__Required work__.
Every line in the data below from the one containing "Vai al contenuto" down to the one containing "other information that", both included, must be retyped exactly; no other line is to appear.
::::
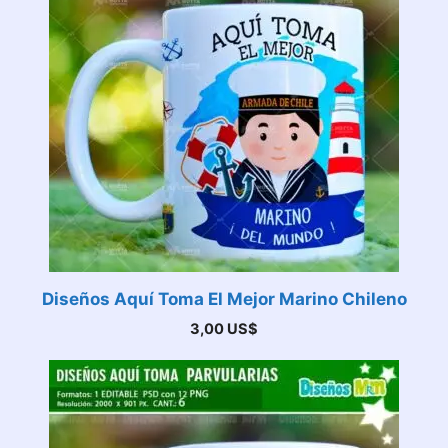
Diseños Aquí Toma El Mejor Marino Chileno
3,00
US$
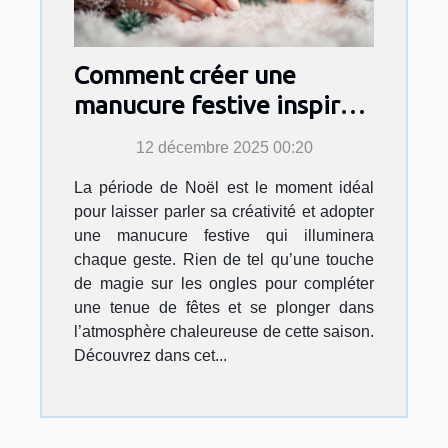
Comment créer une
manucure festive inspirée
par l'esprit de Noël ?
12 décembre 2025 00:20
La période de Noël est le moment idéal
pour laisser parler sa créativité et adopter
une manucure festive qui illuminera
chaque geste. Rien de tel qu’une touche
de magie sur les ongles pour compléter
une tenue de fêtes et se plonger dans
l’atmosphère chaleureuse de cette saison.
Découvrez dans cet...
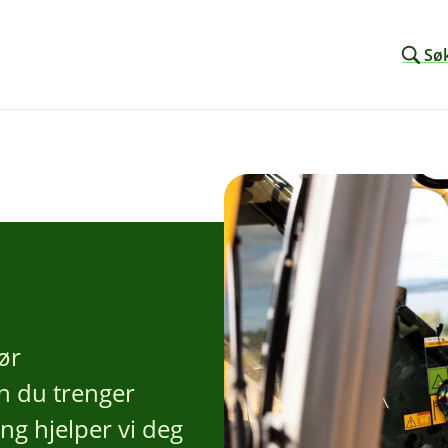
Sø
ør
n du trenger
ring hjelper vi deg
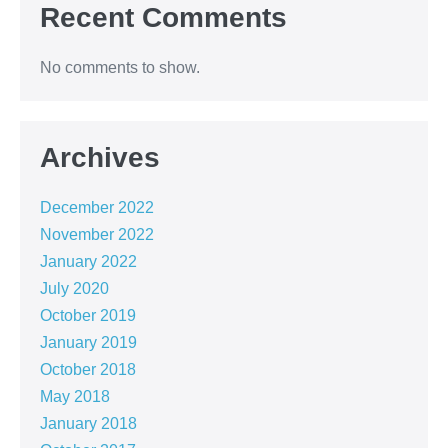
Recent Comments
No comments to show.
Archives
December 2022
November 2022
January 2022
July 2020
October 2019
January 2019
October 2018
May 2018
January 2018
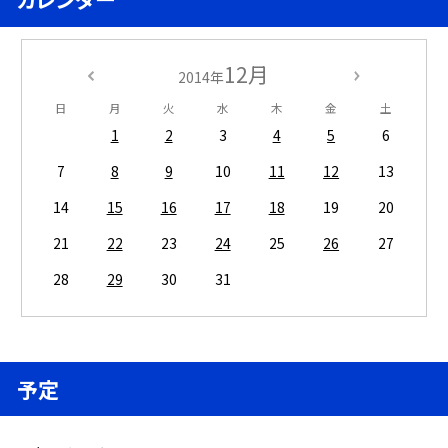
12月
2014年
日
月
火
水
木
金
土
1
2
3
4
5
6
7
8
9
10
11
12
13
14
15
16
17
18
19
20
21
22
23
24
25
26
27
28
29
30
31
予定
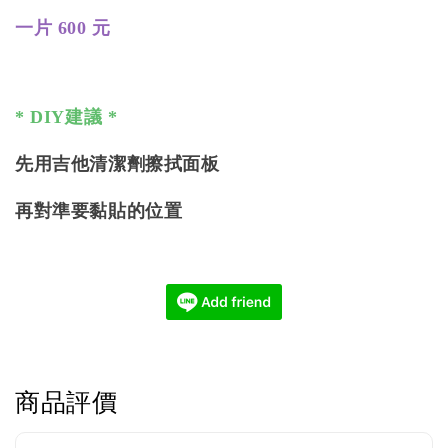
一片 600 元
* DIY建議 *
先用吉他清潔劑擦拭面板
再對準要黏貼的位置
商品評價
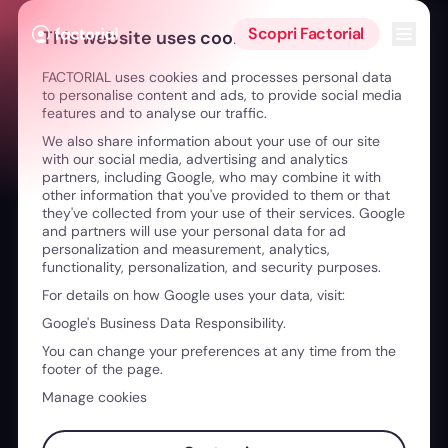
Vai al contenuto
Apri i
Scopri Factorial
This website uses cookies
FACTORIAL uses cookies and processes personal data
to personalise content and ads, to provide social media
features and to analyse our traffic.
We also share information about your use of our site
Crescita del team
with our social media, advertising and analytics
partners, including Google, who may combine it with
other information that you've provided to them or that
they've collected from your use of their services. Google
and partners will use your personal data for ad
personalization and measurement, analytics,
functionality, personalization, and security purposes.
For details on how Google uses your data, visit:
Google's Business Data Responsibility.
You can change your preferences at any time from the
footer of the page.
Manage cookies
05:09
BBQ del venerdì: benefit aziendale o cultura forte?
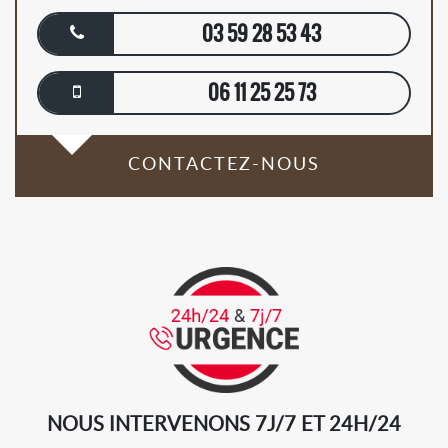
03 59 28 53 43
06 11 25 25 73
CONTACTEZ-NOUS
NOUS INTERVENONS 7J/7 ET 24H/24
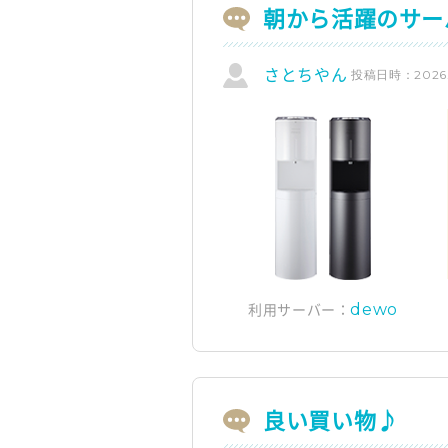
朝から活躍のサー
投稿日時：2026.0
さとちやん
dewo
利用サーバー：
良い買い物♪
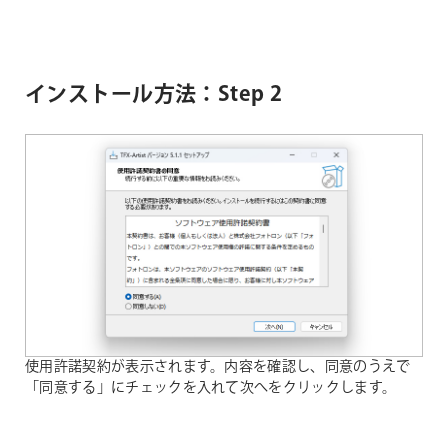
インストール方法：Step 2
使用許諾契約が表示されます。内容を確認し、同意のうえで
「同意する」にチェックを入れて次へをクリックします。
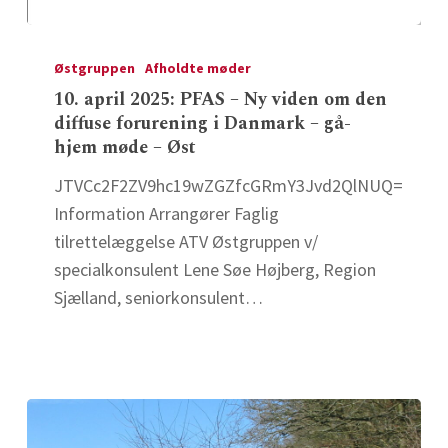
10.
april
Østgruppen
Afholdte møder
2025:
10. april 2025: PFAS – Ny viden om den
diffuse forurening i Danmark – gå-
PFAS
hjem møde – Øst
–
Ny
JTVCc2F2ZV9hc19wZGZfcGRmY3Jvd2QlNUQ=
viden
Information Arrangører Faglig
om
tilrettelæggelse ATV Østgruppen v/
den
specialkonsulent Lene Søe Højberg, Region
diffuse
Sjælland, seniorkonsulent…
forurening
i
Danmark
–
gå-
::::
__Expected answer__.
Vai al contenuto
Apri i
Scopri Factorial
This website uses cookies
FACTORIAL uses cookies and processes personal data
to personalise content and ads, to provide social media
features and to analyse our traffic.
We also share information about your use of our site
Crescita del team
with our social media, advertising and analytics
partners, including Google, who may combine it with
other information that you've provided to them or that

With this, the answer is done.